Using the records below, locate all lines containing "قابل" and return them.
□ □ □ □
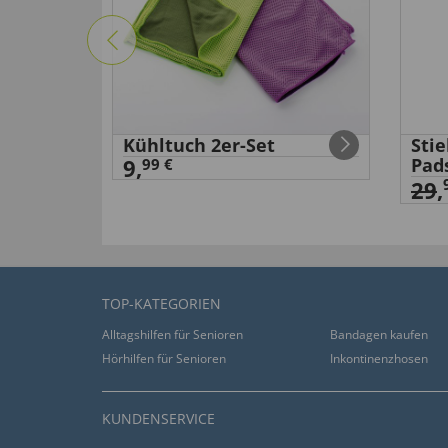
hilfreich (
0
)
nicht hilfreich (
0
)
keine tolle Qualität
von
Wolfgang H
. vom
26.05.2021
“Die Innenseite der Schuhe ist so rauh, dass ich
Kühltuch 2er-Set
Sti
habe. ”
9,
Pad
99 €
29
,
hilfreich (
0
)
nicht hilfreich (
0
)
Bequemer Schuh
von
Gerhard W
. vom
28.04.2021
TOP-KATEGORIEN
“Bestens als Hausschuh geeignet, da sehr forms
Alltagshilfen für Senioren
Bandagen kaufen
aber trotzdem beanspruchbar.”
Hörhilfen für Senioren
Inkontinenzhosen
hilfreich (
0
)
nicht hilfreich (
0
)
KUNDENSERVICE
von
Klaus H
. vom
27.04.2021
□ □ □ □
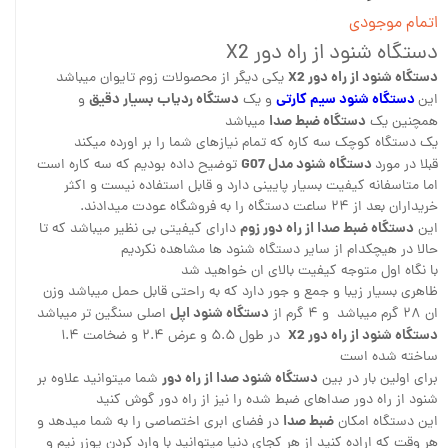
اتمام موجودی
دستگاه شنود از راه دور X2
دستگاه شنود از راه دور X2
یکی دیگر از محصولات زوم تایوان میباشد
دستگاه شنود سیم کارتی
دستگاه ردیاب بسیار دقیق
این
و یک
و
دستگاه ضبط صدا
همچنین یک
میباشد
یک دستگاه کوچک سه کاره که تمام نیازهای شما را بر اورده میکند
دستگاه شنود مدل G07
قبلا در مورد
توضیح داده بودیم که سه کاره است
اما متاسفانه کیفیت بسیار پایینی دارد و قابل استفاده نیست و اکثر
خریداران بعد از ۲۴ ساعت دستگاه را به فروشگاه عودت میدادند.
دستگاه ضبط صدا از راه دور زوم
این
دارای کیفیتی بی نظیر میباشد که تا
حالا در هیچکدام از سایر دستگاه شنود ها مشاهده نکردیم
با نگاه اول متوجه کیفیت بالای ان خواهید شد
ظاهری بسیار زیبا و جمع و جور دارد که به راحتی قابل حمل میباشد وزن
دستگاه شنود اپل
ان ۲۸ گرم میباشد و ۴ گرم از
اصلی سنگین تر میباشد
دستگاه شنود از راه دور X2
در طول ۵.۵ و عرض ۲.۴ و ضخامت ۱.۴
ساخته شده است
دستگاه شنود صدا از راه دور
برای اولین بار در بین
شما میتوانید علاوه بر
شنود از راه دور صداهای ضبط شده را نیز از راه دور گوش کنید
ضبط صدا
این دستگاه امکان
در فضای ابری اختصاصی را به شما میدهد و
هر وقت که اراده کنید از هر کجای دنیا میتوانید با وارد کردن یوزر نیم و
□ □ □ □
- **Written answer**:
اما متاسفانه کیفیت بسیار پایینی دارد و قابل استفاده نیست و اکثر
ظاهری بسیار زیبا و جمع و جور دارد که به راحتی قابل حمل میباشد وزن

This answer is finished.